A probably incomplete list of things that we know are pending in this dataset from a semantic perspective:

• PICS results based on major ancestry
• Newly harmonised sumstats + sumstats QC
• GWAS catalog study filtering based on curation + qc_sumstats
• hasSummaryStats field in the study index to be properly populated
• L2G predictions + evidence dataset
• Additional credible set validation (e.g. confirming PP sum 0.99-1)
• New GWAS Catalog SuSiE fine-mapping (pan-UKB LD reference, etc.)
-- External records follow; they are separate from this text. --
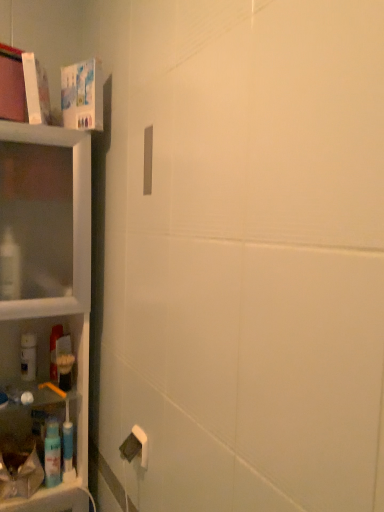 Question: In terms of width, does clear plastic shelf at left look wider or thinner when compared to blue plastic spray bottle at left, which ranks as the 2th cleaning product in top-to-bottom order?

Choices:
 (A) thin
 (B) wide

Answer: (B)

Question: From their relative heights in the image, would you say clear plastic shelf at left is taller or shorter than blue plastic spray bottle at left, which appears as the first cleaning product when viewed from the right?

Choices:
 (A) short
 (B) tall

Answer: (B)

Question: Which object is positioned closest to the white matte bottle at left, placed as the first cleaning product when sorted from top to bottom?

Choices:
 (A) translucent plastic mouthwash at lower left
 (B) clear plastic shelf at left
 (C) blue plastic spray bottle at left, which appears as the first cleaning product when viewed from the right

Answer: (A)

Question: Considering the real-world distances, which object is farthest from the blue plastic spray bottle at left, which is the 1th cleaning product from bottom to top?

Choices:
 (A) white matte bottle at left, which is the second cleaning product from bottom to top
 (B) clear plastic shelf at left
 (C) translucent plastic mouthwash at lower left

Answer: (B)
@jdhayhurst let us know if we need to clarify something

[jdhayhurst]

I'm facing difficulties with the variant data so I compared the schema for variantIndex to the previous data I had and noticed that chromosome is missing from the new data. I see it's all partitioned by chromosome so that may be the reason? new:

Schema({'variantId': String, 'position': Int32, 'referenceAllele': String, 'alternateAllele': String, 'inSilicoPredictors': List(Struct({'method': String, 'assessment': String, 'score': Float32, 'assessmentFlag': String, 'targetId': String})), 'mostSevereConsequenceId': String, 'transcriptConsequences': List(Struct({'variantFunctionalConsequenceIds': List(String), 'aminoAcidChange': String, 'uniprotAccessions': List(String), 'isEnsemblCanonical': Boolean, 'codons': String, 'distanceFromFootprint': Int64, 'distanceFromTss': Int64, 'appris': String, 'maneSelect': String, 'targetId': String, 'impact': String, 'lofteePrediction': String, 'siftPrediction': Float32, 'polyphenPrediction': Float32, 'consequenceScore': Float32, 'transcriptIndex': Int32, 'transcriptId': String})), 'rsIds': List(String), 'hgvsId': String, 'alleleFrequencies': List(Struct({'populationName': String, 'alleleFrequency': Float64})), 'dbXrefs': List(Struct({'id': String, 'source': String}))})

old:

Schema({'variantId': String, 'chromosome': String, 'position': Int32, 'referenceAllele': String, 'alternateAllele': String, 'inSilicoPredictors': List(Struct({'method': String, 'assessment': String, 'score': Float32, 'assessmentFlag': String, 'targetId': String})), 'mostSevereConsequenceId': String, 'transcriptConsequences': List(Struct({'variantFunctionalConsequenceIds': List(String), 'aminoAcidChange': String, 'uniprotAccessions': List(String), 'isEnsemblCanonical': Boolean, 'codons': String, 'distanceFromFootprint': Int64, 'distanceFromTss': Int64, 'appris': String, 'maneSelect': String, 'targetId': String, 'impact': String, 'lofteePrediction': String, 'siftPrediction': Float32, 'polyphenPrediction': Float32, 'consequenceScore': Float32, 'transcriptIndex': Int32, 'transcriptId': String})), 'rsIds': List(String), 'hgvsId': String, 'alleleFrequencies': List(Struct({'populationName': String, 'alleleFrequency': Float64})), 'dbXrefs': List(Struct({'id': String, 'source': String}))})

[d0choa]

chromosome is used as a partitionBy column. If you read_parquet the whole variant_index directory, the column should be there. If you read each of the individual partitions, you will not see the column. If this is problematic, it could be done differently.

[jdhayhurst]

OK I see, I can enable that, but then data type is inferred for that field. So for chromosomes this results in mixed types. One option I can explore is passing the schema to the parquet to json convertor.